My entire life I have been terrified of failure. I'm not afraid of much. I'll jump off a cliff, out of an airplane, and needles are no problem at all. But failure, that always made my skin crawl. I hated failing, in all aspects of my life. As an athlete, as a student, as a daughter, a sister, a significant other. Fear of failure had such a grip on me that I would refuse to start something new because I didn't want to be embarrassed if I failed. I played one sport my whole life, not just because I loved it but because I was good at it. I could walk on to any soccer field and feel confident in my ability to play. I stayed with one guy for years too long, not because he set my soul on fire, but because it was easy and comfortable. I told myself that failure meant I wasn't good enough. Failure meant that I needed to stop trying and just go back to my comfort zone.
I didn't get into my dream school, which happened to be the only college plans I had. Shortly after, my long term relationship failed. God's plans were better than mine (like always) and he gave me a new plan, but I was still drowning in this fear of failure. When I first got to Southeastern, without even realizing it I quickly found my comfort zone. I signed up for soccer, even though I thought it would be fun to try something new. I stayed to myself and guarded my heart, even though I really wanted to make lasting friendships. I got the same gym membership I had back home, even though I actually hated the gym and wanted to try another way of working out.

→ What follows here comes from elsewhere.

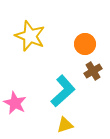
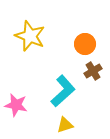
pink star: moved 1 px right, 2 px down; rotated 15 degrees counterclockwise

And then God (and college) rocked my world.
It wasn't until I hit my knees, literally, that the chains started falling off. I got hit in the head and it was harder than any impact I've ever taken in the past. I got a severe concussion and post-concussion syndrome following that. The doctor told me that I couldn't play soccer for a very long time, if ever again. I struggled with sadness, I didn't sleep, my grades struggled, I put on 10 pounds, and I lost myself in the process. One day I got tired of the self-pity. I got tired of looking in the mirror and not loving the person in it. I began to realize that maybe losing myself was a good thing. I realized that I didn't want to be the girl I was before. So I started over. I wrote down all the things that I wanted to do, and I started to actually do them. I joined a kickboxing gym. I joined a small group. I started nursing school. I started to get up before the sun every day. I started reading my bible. I started jumping at the opportunity to meet new people. I started opening up to people that wanted to get to know me. I started loving myself, including my failures.

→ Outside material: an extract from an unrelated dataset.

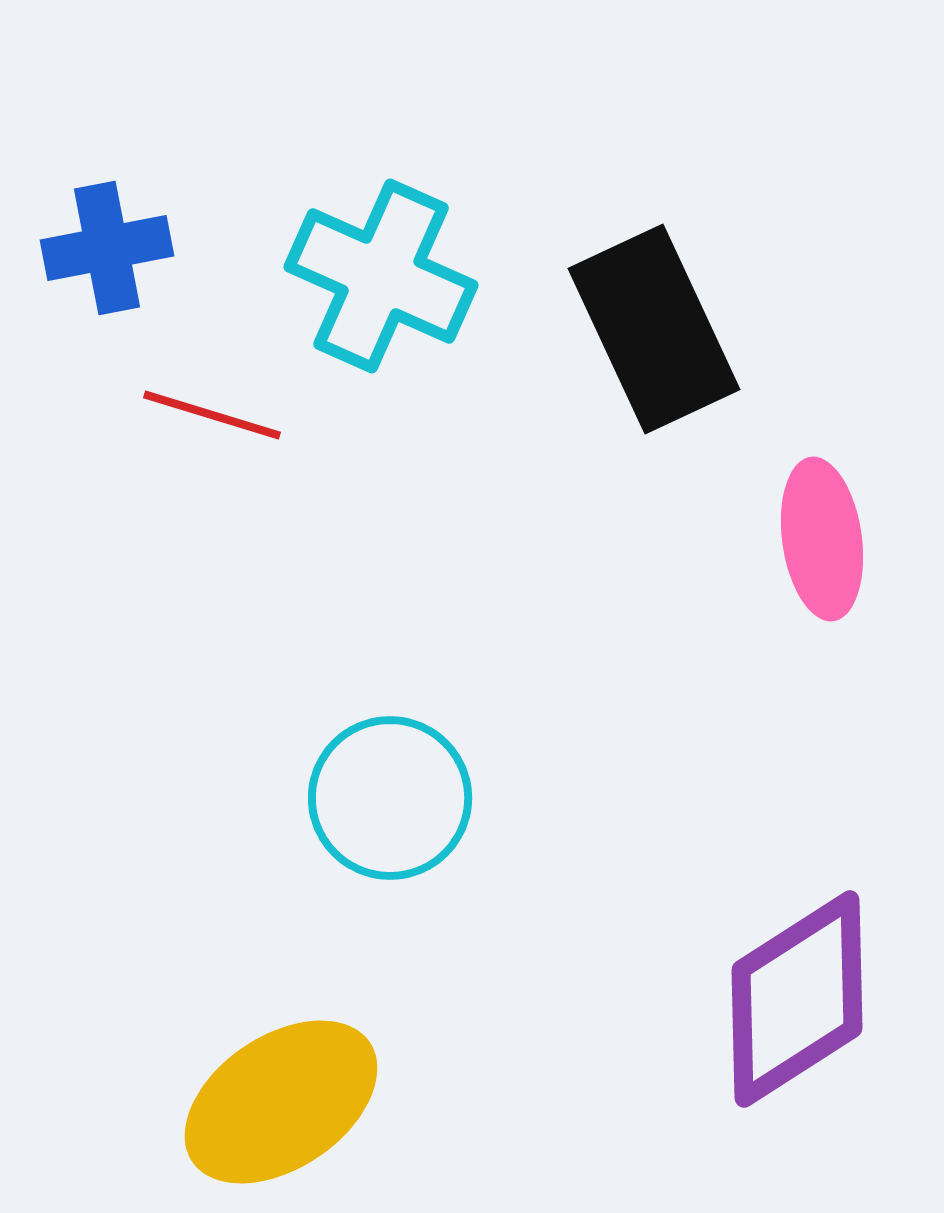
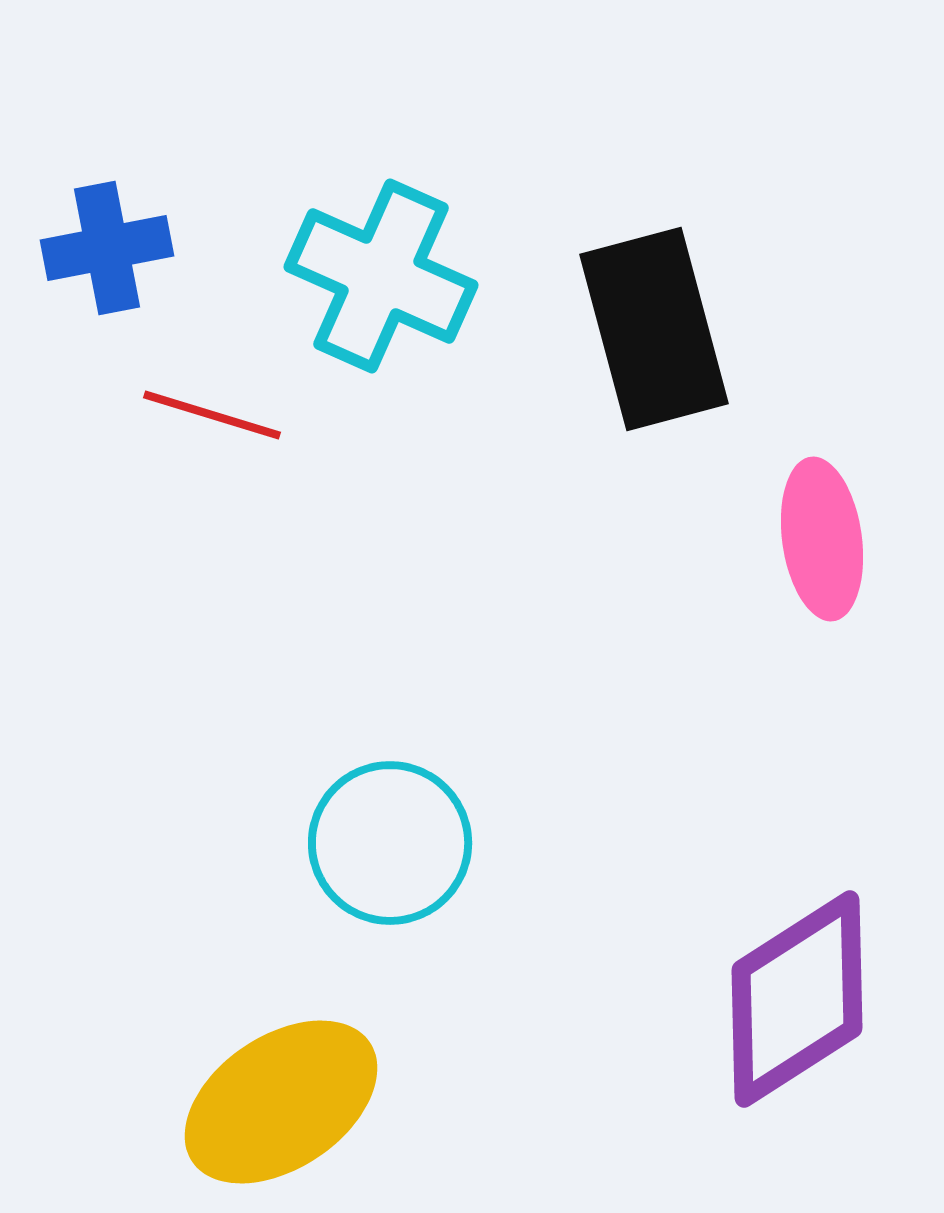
black rectangle: rotated 10 degrees clockwise
cyan circle: moved 45 px down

Did I fail when I tried all of these new things? Absolutely, I couldn't throw a decent punch to save my life. and I got panic attacks when I prayed out loud. Do I still fail? 100%, I failed a nursing check off just last week. But this time around, I took failure head on. Failure is inevitable, but if you change your mindset it actually becomes something beautiful. Failure means that you had the courage to try. Failure means that you have the chance to get better. Failure means that when you finally succeed, you will know what the bottom looks like and what it took to get to the top. Failure gives you a story to tell.
Welcome failure. Try something new and embrace it if you fall flat on your face. The greatest success stories are backed by failure and I can promise you that mine will be too. Failure, thank you for being my best friend. Thank you for motivating me to get up and try again. Thank you for stretching me to be the best version of myself. Fear of failure is heavy. It's a weight I'm never going to carry again. Let that weight go, because life is too short to not pursue all the beauty it has to offer.